Second, the economic pillar of the alliance, the KORUS FTA, has enabled the U.S. to secure a strong foothold in the Northeast Asian market. The KORUS FTA, America’s first FTA in the region, has provided American companies with greater access to the Korean market, while inviting Korean investments throughout many states in the U.S. The U.S. has a deficit in goods traded but a surplus in services, and Korean investments in the U.S. have grown many folds during the past five years since the FTA went into effect. Overall, the KORUS FTA has been a win-win deal and a driving force for greater growth and prosperity in both countries. It is, if I may use this word, the material key, far beyond economic ties, that locks in our peaceful and prosperous future together.
Thirdly, Korea has stood shoulder to shoulder with the U.S in tackling global issues. We are working together to meet new challenges in many frontiers and multilateral arenas, most of all at the United Nations. Our collaborations in global health security, human rights and gender equality, science and technology and space, in fighting the threat of ISIS terrorism and violent extremism are only a few of many good examples that I am proud to put forward.
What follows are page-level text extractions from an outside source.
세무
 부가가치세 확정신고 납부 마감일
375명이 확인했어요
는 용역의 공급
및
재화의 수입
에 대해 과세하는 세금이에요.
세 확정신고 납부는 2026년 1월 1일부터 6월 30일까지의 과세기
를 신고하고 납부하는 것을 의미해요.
And last but not least, Korea has become a stronghold of democracy and liberal values, of free market economy and trade in a region of vital interest to the United States. The alliance will continue to safeguard the future of a peaceful and prosperous Korean peninsula and the region, and serve our shared security and economic interests, not to mention the values that we together stand for.
Our alliance is now sixty-four years old (or young). It has achieved much, but has a great deal more to do. This is an alliance forged in blood, transformed through decades of painstaking efforts, and striving for lasting peace and prosperity on the Korean peninsula and beyond.
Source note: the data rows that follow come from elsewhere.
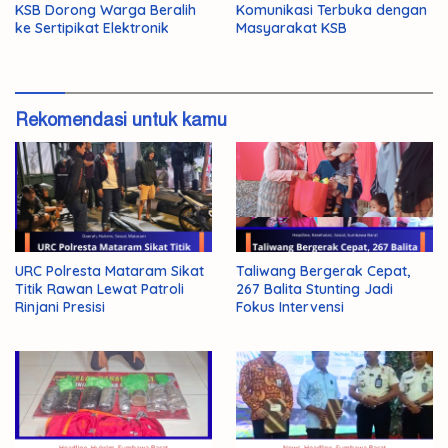
KSB Dorong Warga Beralih
Komunikasi Terbuka dengan
ke Sertipikat Elektronik
Masyarakat KSB
Rekomendasi untuk kamu
URC Polresta Mataram Sikat
Taliwang Bergerak Cepat,
Titik Rawan Lewat Patroli
267 Balita Stunting Jadi
Rinjani Presisi
Fokus Intervensi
But like all enduring and thriving relationships, the alliance also has issues to work through and problems to solve with care, attention and investment in time and resources. In particular, we must muster the very best of our security and diplomatic endeavors in leading the global community to face down the North Korean nuclear threat, and safeguard our shared security and economic interests. This is also fundamental to preserving nuclear non-proliferation. Committed to denuclearization on the Korean peninsula, Korea is a leading voice in the WMD non-proliferation regimes, which are essential to the global security architecture.
However, this is a task not just for our governments. At the core, the alliance is grounded upon the shared values of democracy, rule-of-law and human rights that are the foundations of both of our countries and cherished by our two peoples. And there is nothing as abiding and strong as values that make for abiding and strong relationships. Thus, we need the active interest and support of our citizens, especially opinion leaders such as all of you here today and future opinion leaders from Asan Institute fellows here at CSIS.
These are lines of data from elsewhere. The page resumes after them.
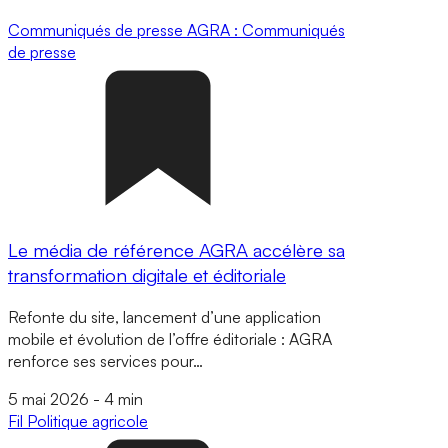
Communiqués de presse
AGRA : Communiqués
de presse
Le média de référence AGRA accélère sa
transformation digitale et éditoriale
Refonte du site, lancement d’une application
mobile et évolution de l’offre éditoriale : AGRA
renforce ses services pour…
5 mai 2026
-
4 min
Fil
Politique agricole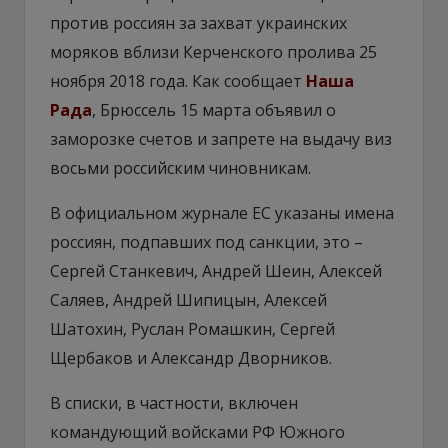
против россиян за захват украинских
моряков вблизи Керченского пролива 25
ноября 2018 года. Как сообщает
Наша
Рада
, Брюссель 15 марта объявил о
заморозке счетов и запрете на выдачу виз
восьми российским чиновникам.
В официальном журнале ЕС указаны имена
россиян, подпавших под санкции, это –
Сергей Станкевич, Андрей Шеин, Алексей
Саляев, Андрей Шипицын, Алексей
Шатохин, Руслан Ромашкин, Сергей
Щербаков и Александр Дворников.
В списки, в частности, включен
командующий войсками РФ Южного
Born of the candlelight rallies and the earnest aspirations of the people for greater transparency and accountability in our democracy, my government is committed to taking public diplomacy and outreach, both inside and outside the country, to a whole new level. Central to that effort is to assure the continued grounding of our alliance in the hearts and minds of our peoples. We will take the alliance from good to great together, and that calls for the active and thoughtful support of all of you here.